J'avais du boulot, mais j'ai fait une pause dans l'aprème pour suivre le live du vol suborbital du patron de Virgin. Bien entendu, tout le monde parle de grande première, d'événement, etc. Ce qui n'est pas le cas. Mais ça demeurait intéressant.
Alors, pourquoi n'est-ce pas une première ? Parce que grosso modo, ce n'est rien d'autre qu'une version plus glamour (et avec plus de passagers) d'un vol de X-15 comme il y en a eu un paquet depuis les années 60 : une partie des équipages de Gemini et d'Apollo provenaient d'ailleurs de ce programme, et ils étaient passés à la vitesse supérieure parce que si l'US Air Force considérait la limite de l'espace comme étant à 80 km d'altitude, ce n'était pas le cas d'autres agences qui la situaient à 100 km. Nos pilotes demeuraient donc techniquement des aviateurs et pas des astronautes.
Par ailleurs, le vol d'aujourd'hui était un vol suborbital, à un peu plus de Mach 3. La vitesse atteinte par des avions de série comme le Blackbird, ou les Mig 25 et 31 (la vitesse de satellisation, c'est 10 fois ça, à la louche). En terme d'altitude pure, on est moitié moins haut que le vol d'Alan Shepard il y a 60 ans.
La différence, c'est bien sûr que le vol de Shepard avait demandé une sélection et un entraînement intensif pour 15 minutes de vol, et que celui de la machine Virgin permet d'atteindre les limites de l'espace avec quasiment le confort d'un avion de ligne. Et ça c'est intéressant. L'espace se banalise peu à peu. Même le Dragon Crew, qui dessert désormais l'ISS, s'il a un habitacle bien plus élégant et dépouillé que les anciens Soyouz, par exemple, reste une capsule balistique qui implique d'encaisser des paquets de g au décollage et à la rentrée, avec le moment terrifiant de boule de feu due à la friction.
Alors, il y a là un symbole, quand même.

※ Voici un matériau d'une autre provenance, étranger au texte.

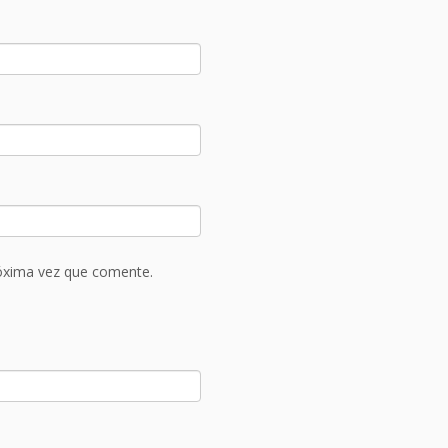
róxima vez que comente.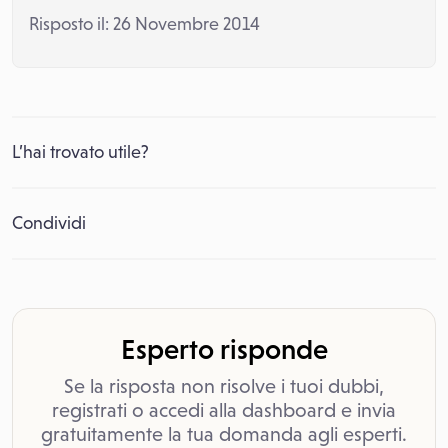
Risposto il: 26 Novembre 2014
L’hai trovato utile?
Condividi
Esperto risponde
Se la risposta non risolve i tuoi dubbi,
registrati o accedi alla dashboard e invia
gratuitamente la tua domanda agli esperti.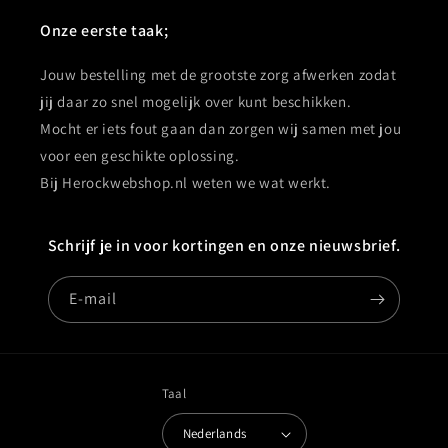
Onze eerste taak;
Jouw bestelling met de grootste zorg afwerken zodat
jij daar zo snel mogelijk over kunt beschikken.
Mocht er iets fout gaan dan zorgen wij samen met jou
voor een geschikte oplossing.
Bij Herockwebshop.nl weten we wat werkt.
Schrijf je in voor kortingen en onze nieuwsbrief.
E‑mail
Taal
Nederlands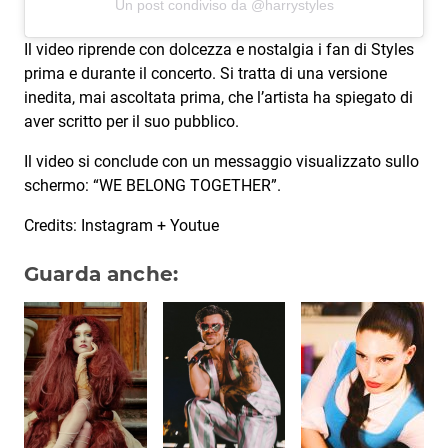
Un post condiviso da @harrystyles
Il video riprende con dolcezza e nostalgia i fan di Styles
prima e durante il concerto. Si tratta di una versione
inedita, mai ascoltata prima, che l’artista ha spiegato di
aver scritto per il suo pubblico.
Il video si conclude con un messaggio visualizzato sullo
schermo: “WE BELONG TOGETHER”.
Credits: Instagram + Youtue
Guarda anche: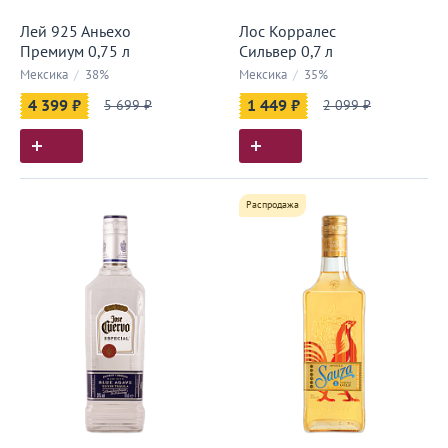
Лей 925 Аньехо
Лос Корралес
Премиум 0,75 л
Сильвер 0,7 л
Мексика
/
38%
Мексика
/
35%
4 399 ₽
5 699 ₽
1 449 ₽
2 099 ₽
Распродажа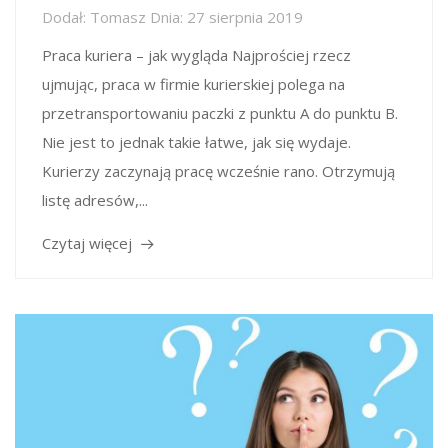
Dodał:
Tomasz
Dnia:
27 sierpnia 2019
Praca kuriera – jak wygląda Najprościej rzecz
ujmując, praca w firmie kurierskiej polega na
przetransportowaniu paczki z punktu A do punktu B.
Nie jest to jednak takie łatwe, jak się wydaje.
Kurierzy zaczynają pracę wcześnie rano. Otrzymują
listę adresów,...
Czytaj więcej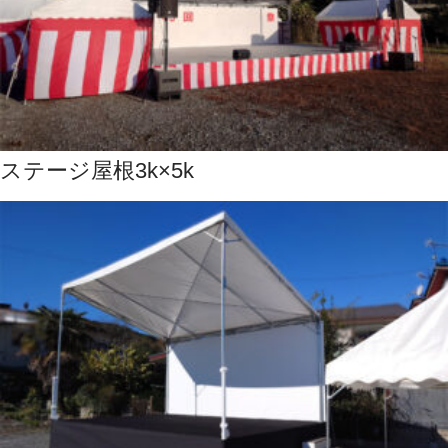
ステージ屋根3k×5k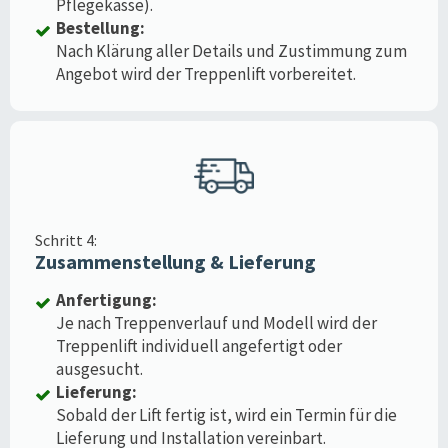
Pflegekasse).
Bestellung:
Nach Klärung aller Details und Zustimmung zum
Angebot wird der Treppenlift vorbereitet.
Schritt 4:
Zusammenstellung & Lieferung
Anfertigung:
Je nach Treppenverlauf und Modell wird der
Treppenlift individuell angefertigt oder
ausgesucht.
Lieferung:
Sobald der Lift fertig ist, wird ein Termin für die
Lieferung und Installation vereinbart.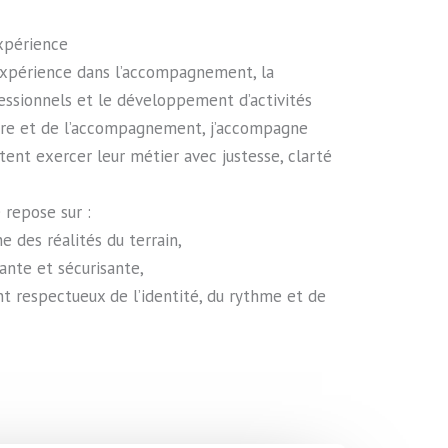
xpérience
expérience dans l’accompagnement, la
fessionnels et le développement d’activités
tre et de l’accompagnement, j’accompagne
tent exercer leur métier avec justesse, clarté
repose sur :
 des réalités du terrain,
ante et sécurisante,
respectueux de l’identité, du rythme et de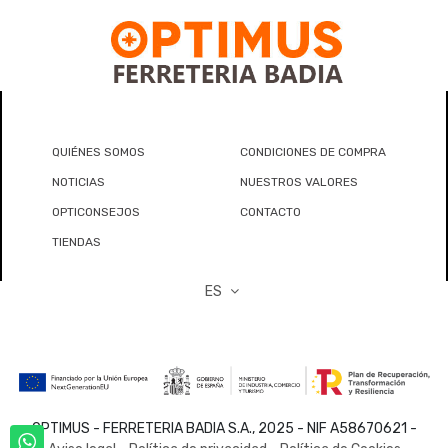
QUIÉNES SOMOS
CONDICIONES DE COMPRA
NOTICIAS
NUESTROS VALORES
OPTICONSEJOS
CONTACTO
TIENDAS
ES
OPTIMUS - FERRETERIA BADIA S.A., 2025 - NIF A58670621 -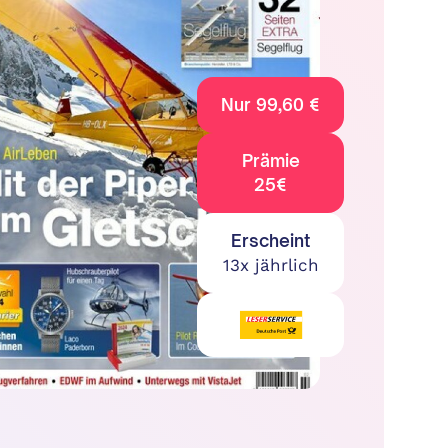
Nur 99,60 €
Prämie
25€
Erscheint
13x jährlich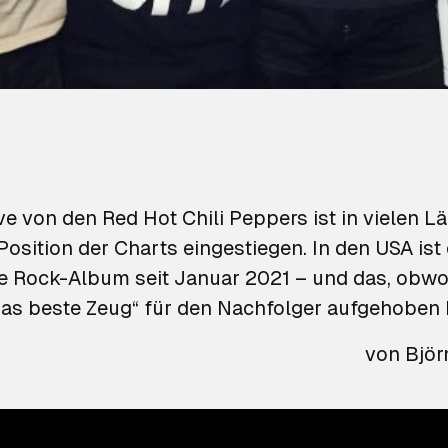
ve
von den Red Hot Chili Peppers ist in vielen Lä
Position der Charts eingestiegen. In den USA ist
te Rock-Album seit Januar 2021 – und das, obw
das beste Zeug“ für den Nachfolger aufgehoben 
von
Björ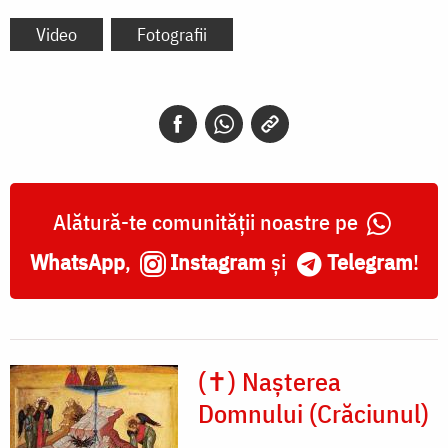
Video
Fotografii
Alătură-te comunității noastre pe
WhatsApp
,
Instagram
și
Telegram
!
(✝) Nașterea
Domnului (Crăciunul)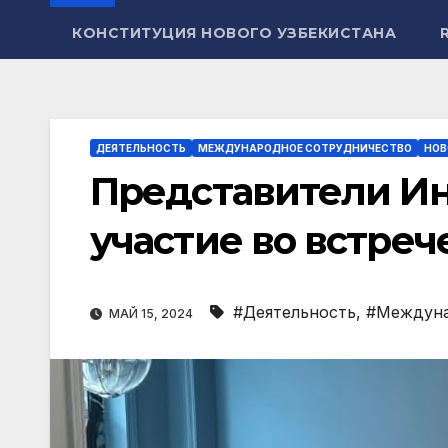
КОНСТИТУЦИЯ НОВОГО УЗБЕКИСТАНА
ДЕЯТЕЛЬНОСТЬ
МЕЖДУНАРОДНОЕ СОТРУДНИЧЕСТВО
НОВ
Представители Ин
участие во встреч
#Деятельность
,
#Междуна
МАЙ 15, 2024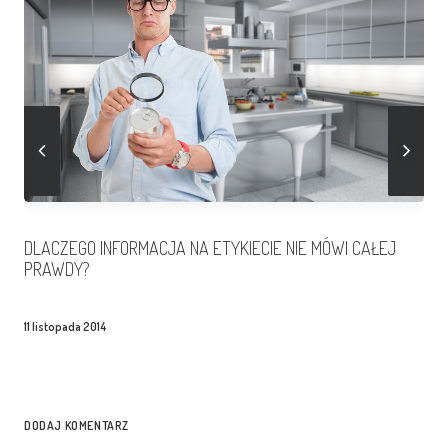
DLACZEGO INFORMACJA NA ETYKIECIE NIE MÓWI CAŁEJ
PRAWDY?
11 listopada 2014
DODAJ KOMENTARZ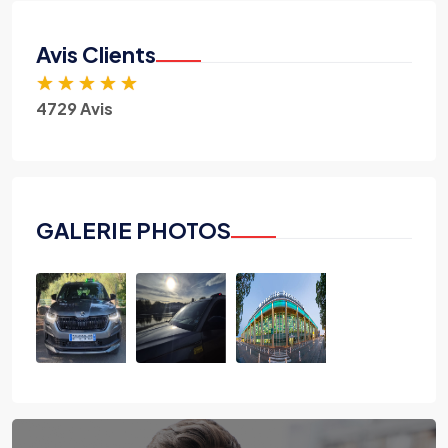
Avis Clients
★
★
★
★
★
4729 Avis
GALERIE PHOTOS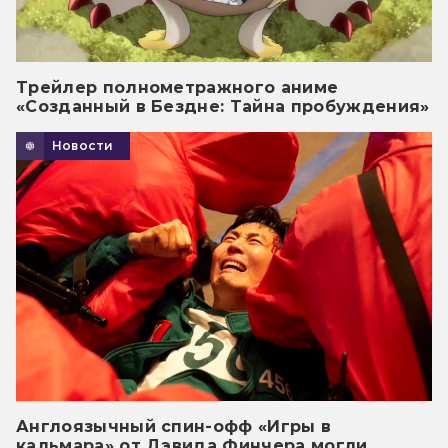
Трейлер полнометражного аниме
«Созданный в Бездне: Тайна пробуждения»
Новости
Англоязычный спин-офф «Игры в
кальмара» от Дэвида Финчера могли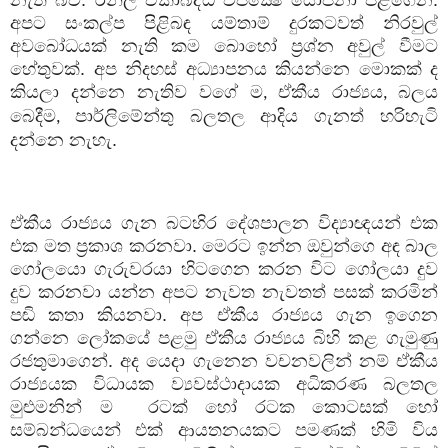
අපට සංකල්ප පිළිබඳ යම්තාම් දුරකටවත් නිරවුල්
අවබෝධයක් නැති කම බොහෝ ප්‍රශ්න අවුල් වීමට
හේතුවක්. අප නිදහස් අධ්‍යාපනය කියන්නෙ මොකක් ද
කියලා දන්නෙ නැතිව වගේ ම
ඒකීය රාජ්‍යය
බලය
,
,
බෙදීම
පාර්ලිමේන්තු බලතල ආදිය ගැනත් හරිහැටි
,
දන්නෙ නැහැ.
ඒකීය රාජ්‍යය ගැන බටහිර දේශපාලන විද්‍යාඥයන් එක
එක මත ප්‍රකාශ කරනවා. මෙරට ඉන්න ඔවුන්ගෙ අඳ බාල
ගෝලයො ගැරුවරයා හිටගෙන කරන විට ගෝලයා දුව
දුව කරනවා යන්න අපට නැවත නැවතත් පසක් කරමින්
පඬි කතා කියනවා. අප ඒකීය රාජ්‍යය ගැන ඉගෙන
ගන්නෙ ලෝකයේ පළමු ඒකීය රාජ්‍යය බිහි කළ ගැමුණු
රජතුමාගෙන්. අද යෙදා ගැනෙන වචනවලින් නම් ඒකීය
රාජ්‍යයක විධායක ව්‍යවස්ථාදායක අධිකරණ බලතල
මුළුමනින් ම
රටක් හෝ රටක කොටසක් හෝ
සම්බන්ධයෙන් එක් ආයතනයකට පමණක් හිමි විය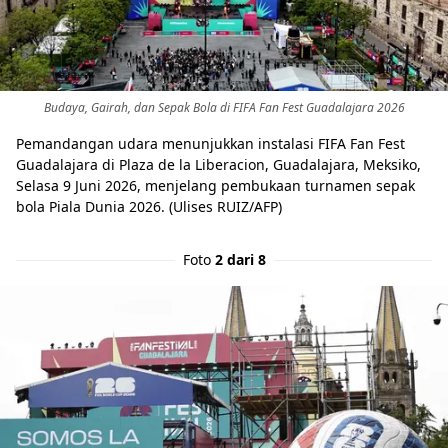
Budaya, Gairah, dan Sepak Bola di FIFA Fan Fest Guadalajara 2026
Pemandangan udara menunjukkan instalasi FIFA Fan Fest
Guadalajara di Plaza de la Liberacion, Guadalajara, Meksiko,
Selasa 9 Juni 2026, menjelang pembukaan turnamen sepak
bola Piala Dunia 2026. (Ulises RUIZ/AFP)
Foto
2 dari 8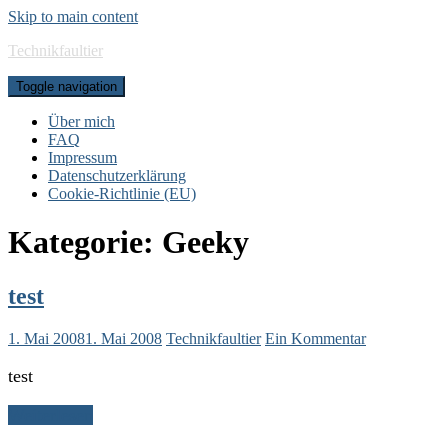
Skip to main content
Technikfaultier
Toggle navigation
Über mich
FAQ
Impressum
Datenschutzerklärung
Cookie-Richtlinie (EU)
Kategorie:
Geeky
test
1. Mai 2008
1. Mai 2008
Technikfaultier
Ein Kommentar
test
Weiterlesen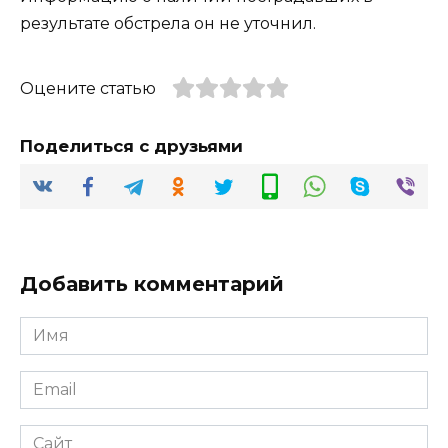
результате обстрела он не уточнил.
Оцените статью
Поделиться с друзьями
Добавить комментарий
Имя
*
Email
*
Сайт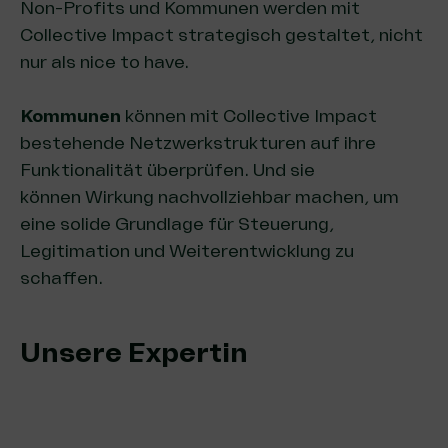
Non-Profits und Kommunen werden mit
Collective Impact strategisch gestaltet, nicht
nur als nice to have.
Kommunen
können mit Collective Impact
bestehende Netzwerkstrukturen auf ihre
Funktionalität überprüfen. Und sie
können Wirkung nachvollziehbar machen, um
eine solide Grundlage für Steuerung,
Legitimation und Weiterentwicklung zu
schaffen.
Unsere Expertin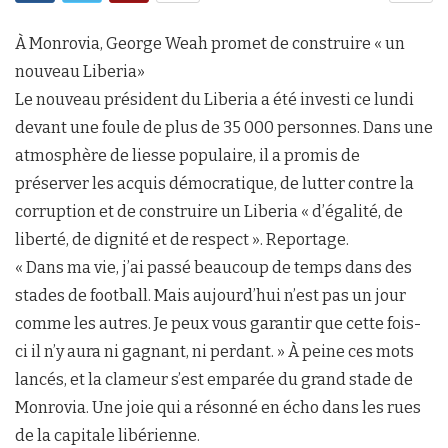
À Monrovia, George Weah promet de construire « un
nouveau Liberia»
Le nouveau président du Liberia a été investi ce lundi
devant une foule de plus de 35 000 personnes. Dans une
atmosphère de liesse populaire, il a promis de
préserver les acquis démocratique, de lutter contre la
corruption et de construire un Liberia « d’égalité, de
liberté, de dignité et de respect ». Reportage.
« Dans ma vie, j’ai passé beaucoup de temps dans des
stades de football. Mais aujourd’hui n’est pas un jour
comme les autres. Je peux vous garantir que cette fois-
ci il n’y aura ni gagnant, ni perdant. » À peine ces mots
lancés, et la clameur s’est emparée du grand stade de
Monrovia. Une joie qui a résonné en écho dans les rues
de la capitale libérienne.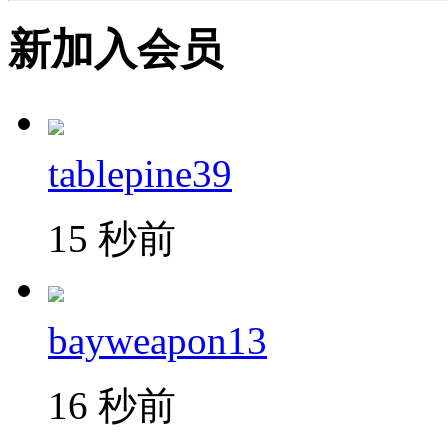
新加入会员
tablepine39
15 秒前
bayweapon13
16 秒前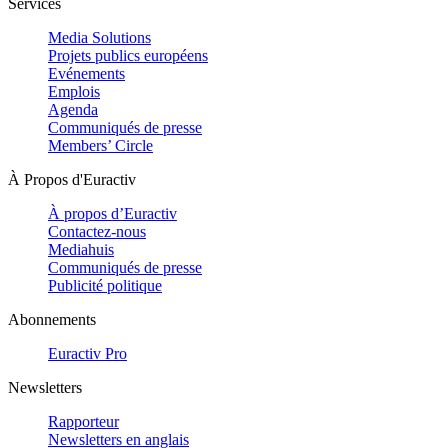
Services
Media Solutions
Projets publics européens
Evénements
Emplois
Agenda
Communiqués de presse
Members’ Circle
À Propos d'Euractiv
À propos d’Euractiv
Contactez-nous
Mediahuis
Communiqués de presse
Publicité politique
Abonnements
Euractiv Pro
Newsletters
Rapporteur
Newsletters en anglais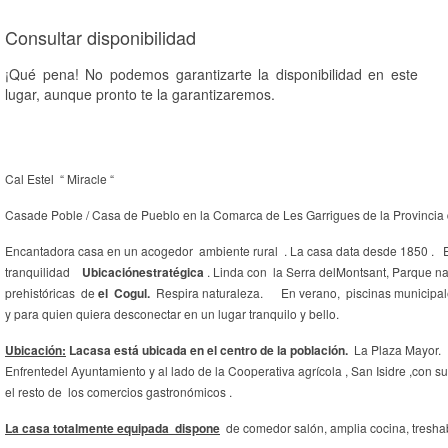
Consultar disponibilidad
¡Qué pena! No podemos garantizarte la disponibilidad en este
lugar, aunque pronto te la garantizaremos.
Cal Estel “ Miracle “
Casade Poble / Casa de Pueblo en la Comarca de Les Garrigues de la Provincia 
Encantadora casa en un acogedor ambiente rural . La casa data desde 1850 . Ed
tranquilidad
Ubicaciónestratégica
. Linda con la Serra delMontsant, Parque nat
prehistóricas de
el Cogul.
Respira naturaleza. En verano, piscinas municipales g
y para quien quiera desconectar en un lugar
Ubicación:
Lacasa está ubicada en el centro de la población.
L
Enfrentedel Ayuntamiento y al lado de la Cooperativa agrícola , San Isidre ,con 
el resto de los comercios gastronómicos .
La casa totalmente equipada dispone
de comedor salón, amplia cocina, tresh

Un milliardaire a mis du pognon sur la table et s'est accroché pendant longtemps, près de vingt ans, malgré les échecs (ils ont perdu un prototype et ses pilotes, ainsi que quelques ingénieurs lors de divers accidents) et est parti dans l'espace à bord d'un appareil qu'il s'était lui-même payé, battant d'ailleurs de vitesse deux de ses concurrents. Nous entrons de plain pied (nous y sommes en fait depuis quelques années) dans l'ère du vol spatial capitaliste.
Les états sont à la ramasse, quand ils étaient pendant longtemps les seules forces de proposition. La Russie n'a jamais réussi à se doter d'un successeur du Soyouz. La Nasa a dû se passer d'un moyen de lancer des vols habités pendant des années. Sur le fond, la future capsule Orion n'est qu'une version mise au goût du jour d'Apollo. L'innovation est désormais impulsée par de purs acteurs privés, de leur propre initiative (même s'ils parviennent à gratter des fonds publics au passage, notamment en commercialisant leurs lanceurs auprès d'agences gouvernementales).
L'appareil qui a volé aujourd'hui est un jouet (un beau jouet, certes) pour milliardaire, on est face à un genre de Tony Stark, bouc compris. Il le commercialisera auprès de millionnaires amateurs de sensations fortes. Et auprès de nous, en diffusant des sensations fortes par procuration.
J'avoue que j'ai pris mon petit fix en voyant l'appareil se détacher et son moteur se mettre en route.
Commentaires
après, rendons cette justice au premier qu'il a toujours été branché sur ces trucs là, c'est pas une tocade, il a fait des tours du mondes aériens dans des appareils bien farfelus.